Why must I be numbed by pain
If only I could live life
with nothing to fear
no break downs
If only the path at the end of my dark tunnels were clear

I feel lifeless with these droplets flowing down my face
I'm hopeless
I'm pathetic
I'm an unintelectual fat slob
Try to debate me
I'm sure I'll win

I am defeated by my state of mind
There is no hope left for me

New Member

Date Joined Dec 2008
Total Posts : 4
   Posted 12/12/2008 12:34 PM (GMT -6)   
Wow - this is exactly how I feel right now.

Veteran Member

Date Joined May 2007
Total Posts : 3715
   Posted 12/12/2008 8:28 PM (GMT -6)   
Thank you for sharing that Sher211.

It's very sad though. I wish I could give you a virtual bouquet of flowers and a hug. You are going to be okay. Truly. Just keep on trying, okay.
Co-Moderator, Bipolar Forum
Bipolar II

Regular Member

Date Joined Nov 2008
Total Posts : 32
   Posted 12/12/2008 10:08 PM (GMT -6)   
I was manic on off for at least two weeks, so it shouldn't really come as a surpise to me that I've managed to crash and fall into this kind of depression. Fortunately, due to my history, I have a much better handle on depression than I do with mania. I see my psychiatrist on Wednesday; I just hope that I could hold off till than and keep myself from swolling a handfull of pills to ease the pain.
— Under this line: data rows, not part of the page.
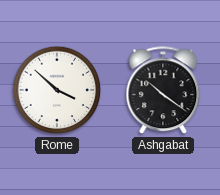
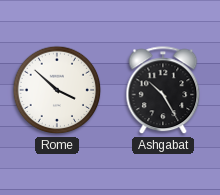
Ashgabat: 10:21 -> 10:25
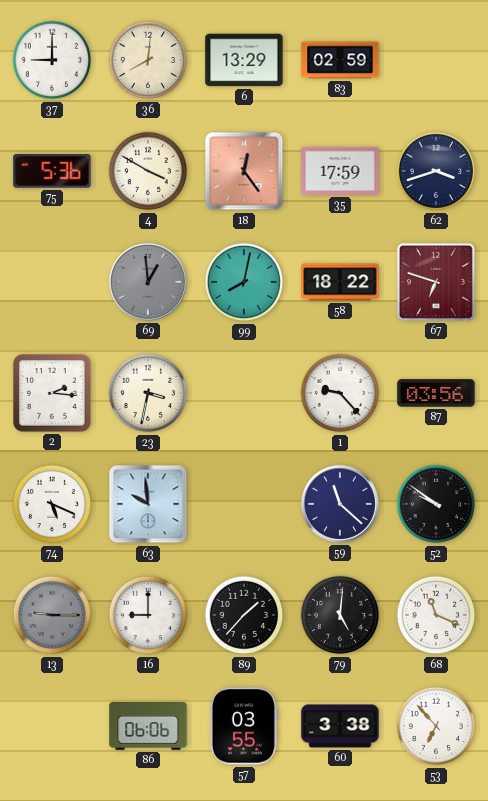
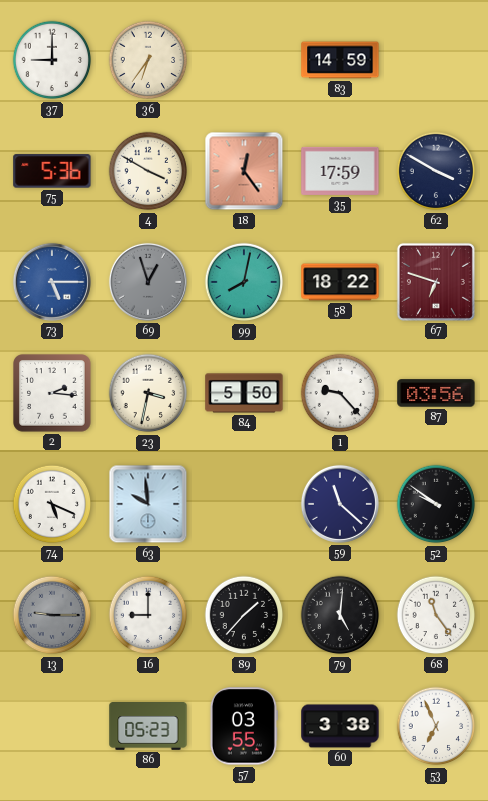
36: 8:01 -> 6:36
6: 13:29 -> none
83: 02:59 -> 14:59
62: 3:42 -> 3:50
73: none -> 5:15
69: 12:59 -> 12:57
84: none -> 5:50
68: 11:19 -> 11:24
86: 06:06 -> 05:23
53: 6:53 -> 6:56
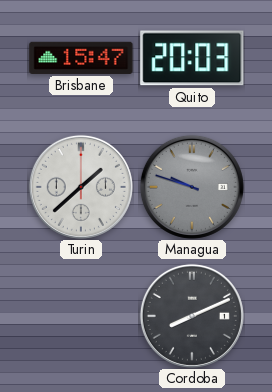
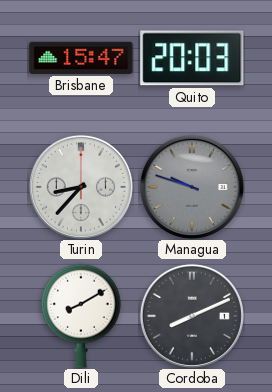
Turin: 1:38 -> 8:37
Dili: none -> 8:10
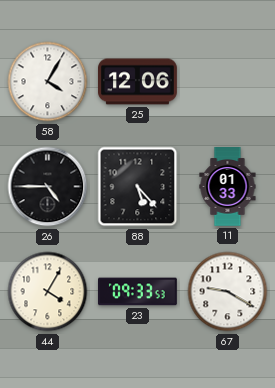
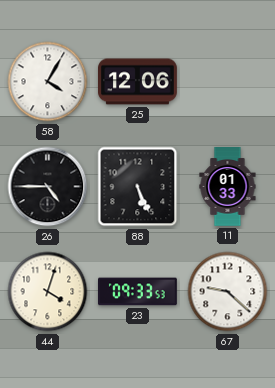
88: 5:23 -> 5:26
44: 4:05 -> 4:03
67: 9:20 -> 9:22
Stress is a huge trigger! lucky that I found that out right? Right in the nique of time--during finals!!! YAY underacheivement due to depression!

Sorry to be such a downer. I feel like this board is one of the only places where I can get symphony and advice from people who actually understand.

Thanks again Serefena.

Post Edited (sher211) : 12/12/2008 8:20:10 PM (GMT-7)

Regular Member

Date Joined Nov 2008
Total Posts : 32
   Posted 12/12/2008 10:27 PM (GMT -6)   
I hate being young, feeling like I'm waisting my life away with this illness.